The onset of spring brings many changes to our part of the world. The longer days and higher temperatures entice plants to emerge and trees to bud. On our lakes, the ice begins to melt. We anticipate the water activities we’ll soon be enjoying: swimming, boating, and fishing. But the spring thaw is more than just a launching pad for recreational activities; it also triggers spring lake turnover, a critical phenomenon on which aquatic plant and animal life depends.

Spring lake turnover is the process by which a lake mixes itself, thereby replenishing its oxygen supply. Oxygen is vital for lake quality – it is the gas that drives the life cycles of aquatic plants and animals. Algae, fish, aquatic insects and crustaceans are sustained only in waters that contain adequate oxygen. Trout, in particular, require consistently high levels of oxygen for survival.

So how does a body of water accumulate oxygen? To understand, we must first be aware of the temperature-density relationship of water.
The density of water changes with temperature. We know that 212°F is the boiling point for water, and 32°F is freezing. A third significant number regarding water chemistry is 39°F – the temperature of maximum water density.

We’ll begin our spring lake turnover story in autumn. In the fall, a lake cools until it reaches a uniform 39°F. As the lake continues to cool it becomes stratified – the heavy, 39°F water stays on the bottom, while the water near the top is chilled by the below freezing air temperatures. Ice, less dense than water, forms when the lake’s surface temperature reaches 32°F. The ice acts as a barrier to wind, which prevents the lake water from mixing; it also inhibits the lake’s exchange with oxygen in the atmosphere. Once a lake is frozen, the depletion of oxygen by the lake organisms begins.

Just when the lake’s oxygen supply is nearly exhausted, spring arrives and the ice cover slowly melts, exposing the surface to warmer temperatures and vigorous vernal winds. The lake’s surface water begins exchanging gases with the air. When the surface water warms to 39°F, it sinks, pushing through the deeper water and infusing it with oxygen. This process creates a powerful convection current that continues to churn until all the lake water is an even 39°F, top to bottom, and the water has reached its oxygen saturation point (approximately 12 parts per million).

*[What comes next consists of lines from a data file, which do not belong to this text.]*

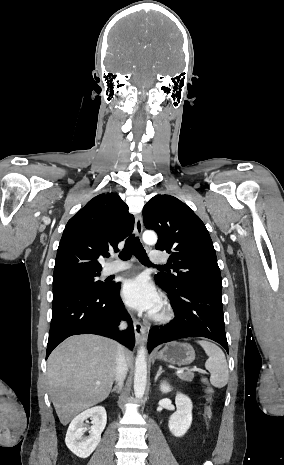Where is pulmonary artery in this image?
<instances>
[{"instance_id": "pulmonary-artery-1", "label": "pulmonary artery", "mask_w": 284, "mask_h": 465, "mask_svg": "<svg viewBox=\"0 0 284 465\" xmlns=\"http://www.w3.org/2000/svg\"><path fill=\"white\" fill-rule=\"evenodd\" d=\"M148 261L152 263H167L169 261V256L164 254L162 250H153L149 252ZM129 267L130 265L128 263L114 262L104 269V273L110 275L127 270Z\"/></svg>"}]
</instances>
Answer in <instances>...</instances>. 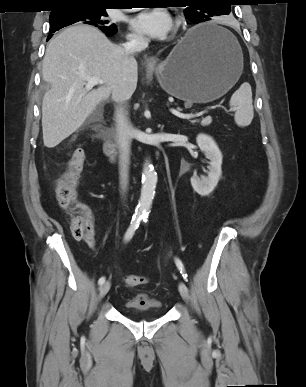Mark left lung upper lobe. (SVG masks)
Returning a JSON list of instances; mask_svg holds the SVG:
<instances>
[{"instance_id": "left-lung-upper-lobe-1", "label": "left lung upper lobe", "mask_w": 306, "mask_h": 387, "mask_svg": "<svg viewBox=\"0 0 306 387\" xmlns=\"http://www.w3.org/2000/svg\"><path fill=\"white\" fill-rule=\"evenodd\" d=\"M229 0H182L185 16L193 23L209 21L214 16L228 15L231 11Z\"/></svg>"}]
</instances>
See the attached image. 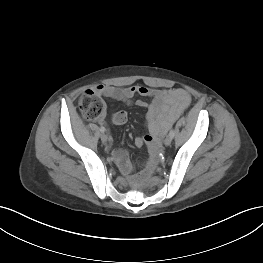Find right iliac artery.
<instances>
[{"mask_svg":"<svg viewBox=\"0 0 263 263\" xmlns=\"http://www.w3.org/2000/svg\"><path fill=\"white\" fill-rule=\"evenodd\" d=\"M105 130H106L105 127H103V126L100 127V131H101L102 133H104Z\"/></svg>","mask_w":263,"mask_h":263,"instance_id":"82829eb1","label":"right iliac artery"}]
</instances>
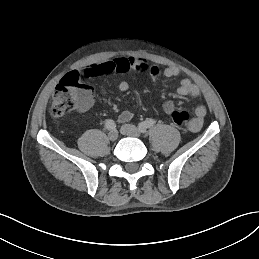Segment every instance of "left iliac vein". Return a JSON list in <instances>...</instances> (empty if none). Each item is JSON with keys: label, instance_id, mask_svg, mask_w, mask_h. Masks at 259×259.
<instances>
[{"label": "left iliac vein", "instance_id": "obj_1", "mask_svg": "<svg viewBox=\"0 0 259 259\" xmlns=\"http://www.w3.org/2000/svg\"><path fill=\"white\" fill-rule=\"evenodd\" d=\"M121 132L124 135L130 136V137H136L139 138L141 136V131L139 128L132 124H125L121 127Z\"/></svg>", "mask_w": 259, "mask_h": 259}]
</instances>
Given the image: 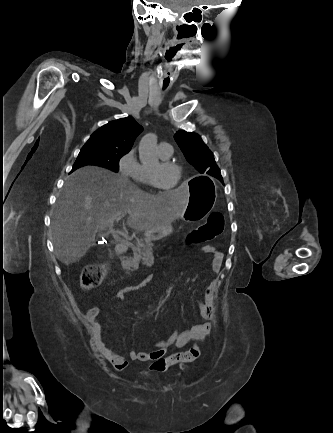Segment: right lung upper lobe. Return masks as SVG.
Returning a JSON list of instances; mask_svg holds the SVG:
<instances>
[{
  "instance_id": "obj_1",
  "label": "right lung upper lobe",
  "mask_w": 333,
  "mask_h": 433,
  "mask_svg": "<svg viewBox=\"0 0 333 433\" xmlns=\"http://www.w3.org/2000/svg\"><path fill=\"white\" fill-rule=\"evenodd\" d=\"M134 118L126 117L111 121L95 131L85 145H95L129 151L134 139L142 131Z\"/></svg>"
}]
</instances>
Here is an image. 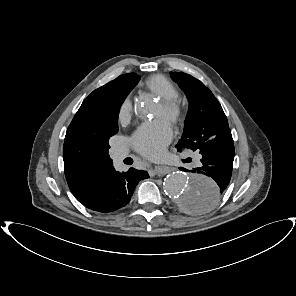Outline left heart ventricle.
Masks as SVG:
<instances>
[{
	"instance_id": "1",
	"label": "left heart ventricle",
	"mask_w": 296,
	"mask_h": 296,
	"mask_svg": "<svg viewBox=\"0 0 296 296\" xmlns=\"http://www.w3.org/2000/svg\"><path fill=\"white\" fill-rule=\"evenodd\" d=\"M157 117H164V110L162 105H160L159 110L157 112Z\"/></svg>"
}]
</instances>
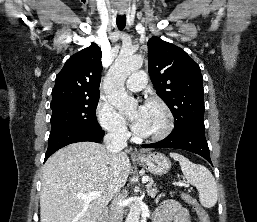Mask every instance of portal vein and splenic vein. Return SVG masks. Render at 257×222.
Returning <instances> with one entry per match:
<instances>
[{
  "label": "portal vein and splenic vein",
  "mask_w": 257,
  "mask_h": 222,
  "mask_svg": "<svg viewBox=\"0 0 257 222\" xmlns=\"http://www.w3.org/2000/svg\"><path fill=\"white\" fill-rule=\"evenodd\" d=\"M149 179L146 177V178H143V182H147ZM101 195L100 192H97V191H94V192H90V193H86V194H78V198H81L85 201H90V200H93V199H96L98 198L99 196Z\"/></svg>",
  "instance_id": "obj_1"
}]
</instances>
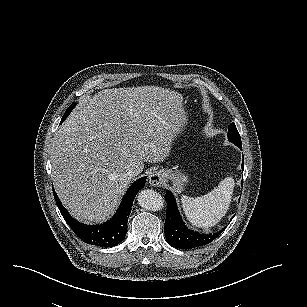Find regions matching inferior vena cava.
Masks as SVG:
<instances>
[{"mask_svg":"<svg viewBox=\"0 0 307 307\" xmlns=\"http://www.w3.org/2000/svg\"><path fill=\"white\" fill-rule=\"evenodd\" d=\"M138 174H140L139 170L136 168H130L128 169V171L126 172V177H128L129 179L137 176Z\"/></svg>","mask_w":307,"mask_h":307,"instance_id":"1","label":"inferior vena cava"}]
</instances>
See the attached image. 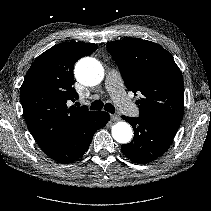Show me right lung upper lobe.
Masks as SVG:
<instances>
[{
	"label": "right lung upper lobe",
	"mask_w": 211,
	"mask_h": 211,
	"mask_svg": "<svg viewBox=\"0 0 211 211\" xmlns=\"http://www.w3.org/2000/svg\"><path fill=\"white\" fill-rule=\"evenodd\" d=\"M98 46L66 42L42 53L29 68L20 88L28 129L44 153L59 147L82 120L96 111L69 107L78 99L73 85V66Z\"/></svg>",
	"instance_id": "cb5924a9"
}]
</instances>
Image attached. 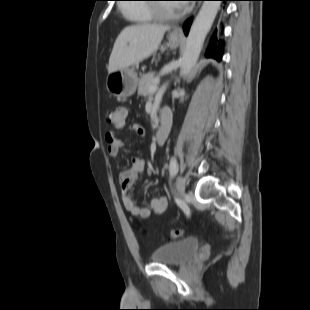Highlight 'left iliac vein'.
I'll return each instance as SVG.
<instances>
[{
    "label": "left iliac vein",
    "instance_id": "1",
    "mask_svg": "<svg viewBox=\"0 0 310 310\" xmlns=\"http://www.w3.org/2000/svg\"><path fill=\"white\" fill-rule=\"evenodd\" d=\"M176 190L179 195L185 193V180L182 177H178L176 180Z\"/></svg>",
    "mask_w": 310,
    "mask_h": 310
}]
</instances>
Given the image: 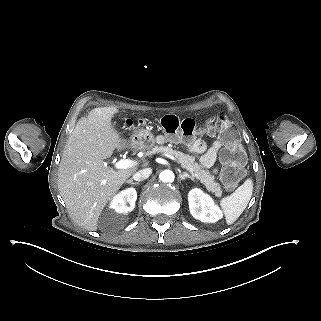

In late spring and early summer, solar energy warms the water’s surface. Warmer water, being less dense than colder water, remains on the surface and the lake once again begins to stratify. Swimmers routinely experience the phenomenon of summer stratification, usually preferring the warm layer of surface water to the more frigid depths below. Trout have the opposite preference.

Once summer stratification occurs, the lake water no longer mixes, and the depletion of oxygen reserves begins. The oxygen levels will continue to deplete until fall, when the air temperatures drop, the surface cools, and the lake water is again blended – and re-oxygenated – at 39°F. The cycle continues.